WORK INSTRUCTION - In the records that follow, find each line with "operating" and pull it out.

DATA RECORDS -
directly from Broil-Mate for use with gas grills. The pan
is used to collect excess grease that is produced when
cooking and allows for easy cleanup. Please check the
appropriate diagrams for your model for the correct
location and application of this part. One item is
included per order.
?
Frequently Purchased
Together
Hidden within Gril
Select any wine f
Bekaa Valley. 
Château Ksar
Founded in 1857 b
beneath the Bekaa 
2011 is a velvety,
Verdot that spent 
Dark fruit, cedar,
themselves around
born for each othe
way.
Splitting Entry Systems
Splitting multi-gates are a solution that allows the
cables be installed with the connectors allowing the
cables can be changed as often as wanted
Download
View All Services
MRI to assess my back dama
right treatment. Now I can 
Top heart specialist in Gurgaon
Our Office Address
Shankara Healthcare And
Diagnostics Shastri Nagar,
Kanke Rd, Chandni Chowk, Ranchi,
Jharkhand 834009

* * *

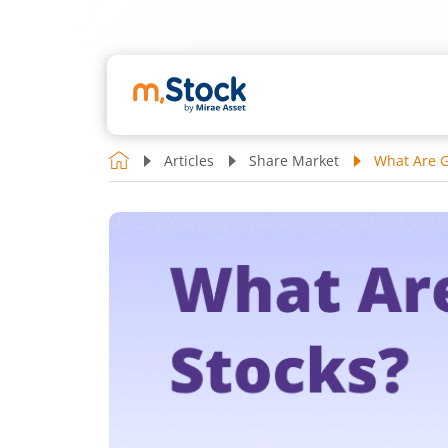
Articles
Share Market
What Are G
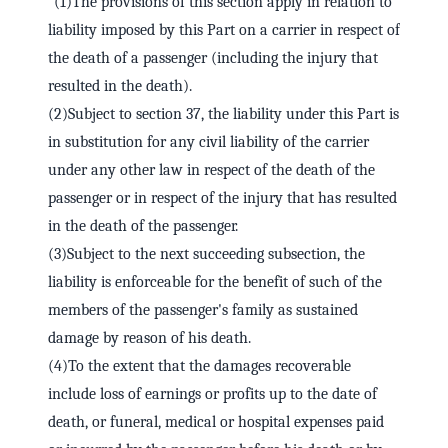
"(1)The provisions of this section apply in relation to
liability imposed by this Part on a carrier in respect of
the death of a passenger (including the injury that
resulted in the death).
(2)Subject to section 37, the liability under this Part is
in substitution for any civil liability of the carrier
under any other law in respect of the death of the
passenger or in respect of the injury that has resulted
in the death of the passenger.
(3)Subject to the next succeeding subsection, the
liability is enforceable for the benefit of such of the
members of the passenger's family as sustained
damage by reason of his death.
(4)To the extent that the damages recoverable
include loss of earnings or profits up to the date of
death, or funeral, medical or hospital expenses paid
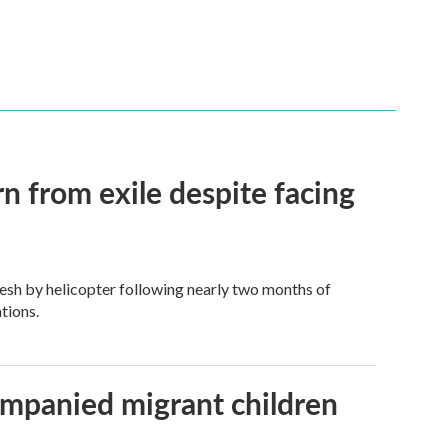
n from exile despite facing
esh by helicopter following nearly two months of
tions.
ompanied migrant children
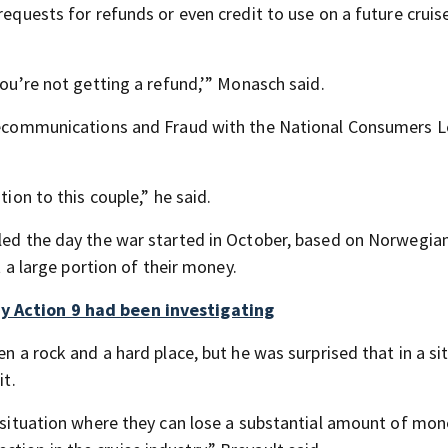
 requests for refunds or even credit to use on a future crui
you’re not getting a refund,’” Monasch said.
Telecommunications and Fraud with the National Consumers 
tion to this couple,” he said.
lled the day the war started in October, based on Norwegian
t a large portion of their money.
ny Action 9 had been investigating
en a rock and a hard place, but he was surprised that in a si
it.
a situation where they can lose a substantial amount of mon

--

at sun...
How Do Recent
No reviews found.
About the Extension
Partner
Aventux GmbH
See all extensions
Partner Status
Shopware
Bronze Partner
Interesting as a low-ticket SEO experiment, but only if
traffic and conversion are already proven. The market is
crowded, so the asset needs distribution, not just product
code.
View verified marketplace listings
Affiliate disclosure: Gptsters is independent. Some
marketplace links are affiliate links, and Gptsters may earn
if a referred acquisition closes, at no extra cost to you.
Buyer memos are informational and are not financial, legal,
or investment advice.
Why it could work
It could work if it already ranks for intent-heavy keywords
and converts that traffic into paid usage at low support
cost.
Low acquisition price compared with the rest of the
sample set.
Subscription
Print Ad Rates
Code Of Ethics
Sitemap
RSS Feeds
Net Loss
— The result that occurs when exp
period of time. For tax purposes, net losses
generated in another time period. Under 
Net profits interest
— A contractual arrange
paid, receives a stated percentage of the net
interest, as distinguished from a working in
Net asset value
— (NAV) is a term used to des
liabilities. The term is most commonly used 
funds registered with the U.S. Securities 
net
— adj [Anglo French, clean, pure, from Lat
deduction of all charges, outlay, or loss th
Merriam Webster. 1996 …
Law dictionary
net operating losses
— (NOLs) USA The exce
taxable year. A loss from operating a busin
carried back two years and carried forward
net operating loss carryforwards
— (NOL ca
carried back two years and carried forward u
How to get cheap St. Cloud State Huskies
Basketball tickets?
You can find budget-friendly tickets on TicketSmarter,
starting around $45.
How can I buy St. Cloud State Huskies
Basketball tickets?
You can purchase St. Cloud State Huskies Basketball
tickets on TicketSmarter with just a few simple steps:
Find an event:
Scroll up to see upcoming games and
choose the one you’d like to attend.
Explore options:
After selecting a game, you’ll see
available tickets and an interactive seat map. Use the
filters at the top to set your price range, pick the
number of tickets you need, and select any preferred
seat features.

TASK ANSWER -
net operating losses
taxable year. A loss from operating a busin
net operating loss carryforwards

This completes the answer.